La inestabilidad tridimensional en la que flotamos la mayoría de jóvenes españoles, documentada hasta la saciedad en terribles gráficos que a nadie le importan, carece de relevancia si nuestros intereses son percibidos como “elitistas”. De algún modo, el prejuicio siempre consigue subirse a hombros de la realidad y va repitiendo la misma idea: tus desastrosas condiciones materiales de vida no son verosímiles si eres lo que se entiende por una “moderna”.
Es una sensación increíble vivir en la mierda y que te tachen de privilegiada, como si un nuevo marco mental impidiera imaginar a feministas o a personas LGTBI en la cola del paro. Qué disociación asombrosa. Qué manera de negar el presente de miles de trabajadores y trabajadoras.
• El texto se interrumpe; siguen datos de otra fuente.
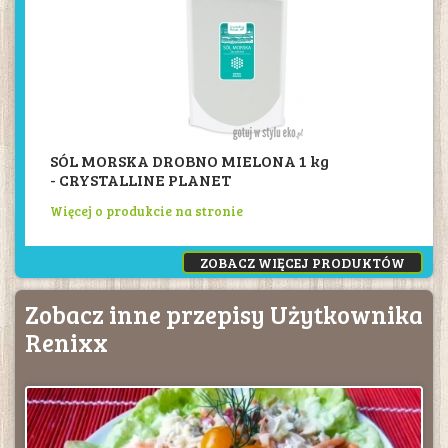
SÓL MORSKA DROBNO MIELONA 1 kg
- CRYSTALLINE PLANET
Więcej o produkcie na stronie
ZOBACZ WIĘCEJ PRODUKTÓW
Zobacz inne przepisy Użytkownika
Renixx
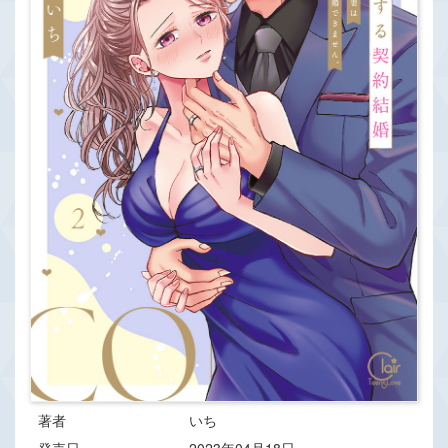
著者
いち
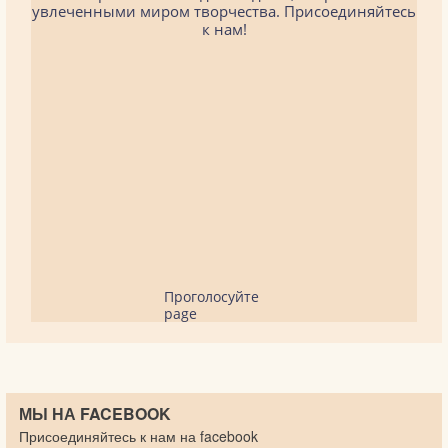
увлеченными миром творчества. Присоединяйтесь
к нам!
Проголосуйте
page
МЫ НА FACEBOOK
Присоединяйтесь к нам на facebook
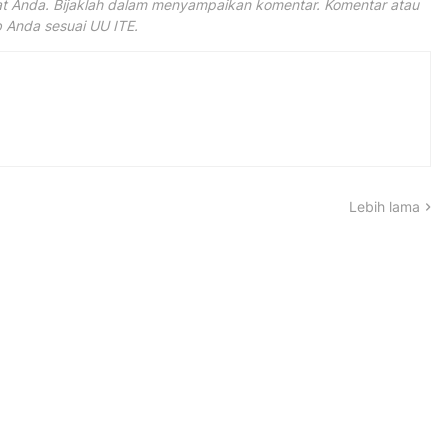
 Anda. Bijaklah dalam menyampaikan komentar. Komentar atau
Anda sesuai UU ITE.
Lebih lama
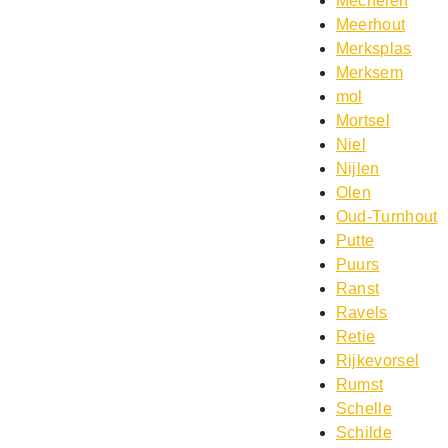
Mechelen
Meerhout
Merksplas
Merksem
mol
Mortsel
Niel
Nijlen
Olen
Oud-Turnhout
Putte
Puurs
Ranst
Ravels
Retie
Rijkevorsel
Rumst
Schelle
Schilde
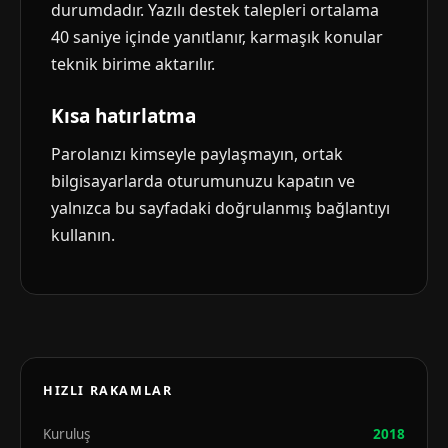
durumdadır. Yazılı destek talepleri ortalama
40 saniye içinde yanıtlanır, karmaşık konular
teknik birime aktarılır.
Kısa hatırlatma
Parolanızı kimseyle paylaşmayın, ortak
bilgisayarlarda oturumunuzu kapatın ve
yalnızca bu sayfadaki doğrulanmış bağlantıyı
kullanın.
HIZLI RAKAMLAR
Kuruluş
2018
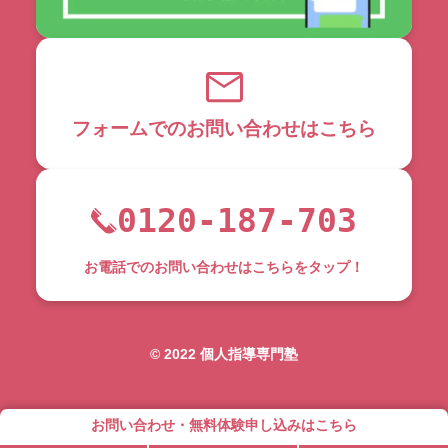
フォームでのお問い合わせはこちら
0120-187-703
お電話でのお問い合わせはこちらをタップ！
©︎ 2022 個人指導専門塾
お問い合わせ・無料体験申し込みはこちら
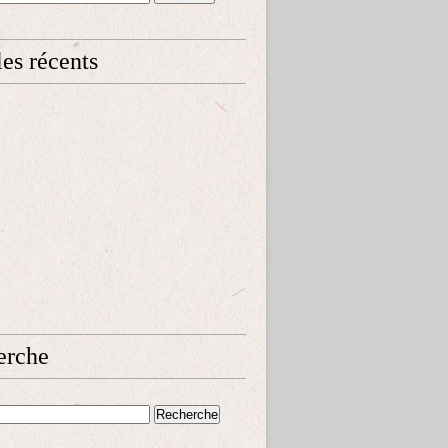
les récents
erche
Me pregunto: ¿no es este un tipo de clasismo muy raro y muy rancio? ¿Por qué negar la diversidad de los individuos que sufren los excesos del capitalismo? Quizá tenga que ver con proteger una identidad que no es precisamente la de los unicornios.
A menudo nos preguntan en qué planeta vivimos y nosotros tratamos de imaginar el lugar en el que viven aquellos que creen que nos resbalan nuestros derechos laborales. Precisamente, cientos de jóvenes de nuestro país podrían dar ponencias sobre las más novedosas y sofisticadas formas de explotación.
Si sonreímos es porque no conocemos otra cosa. Quiénes creéis que somos y quiénes creéis que sois.